• Activity
Here are the records. Write out exactly the lines between the one holding "(937) 203-4677" and the one holding "Herringbone Red Oak Rio MIR-33678", inclusive.

(Records from a collection)
***

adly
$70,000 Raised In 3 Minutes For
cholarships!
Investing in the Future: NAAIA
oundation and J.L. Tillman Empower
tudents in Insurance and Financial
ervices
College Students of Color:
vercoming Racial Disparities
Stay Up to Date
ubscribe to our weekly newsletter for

***

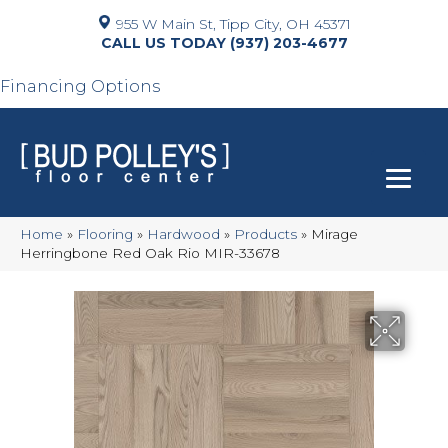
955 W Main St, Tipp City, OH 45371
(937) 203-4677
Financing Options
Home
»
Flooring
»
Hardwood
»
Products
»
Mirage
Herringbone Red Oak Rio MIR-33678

***

• Written response
(937) 203-4677
Financing Options
Home
»
Flooring
»
Hardwood
»
Products
»
Mirage
Herringbone Red Oak Rio MIR-33678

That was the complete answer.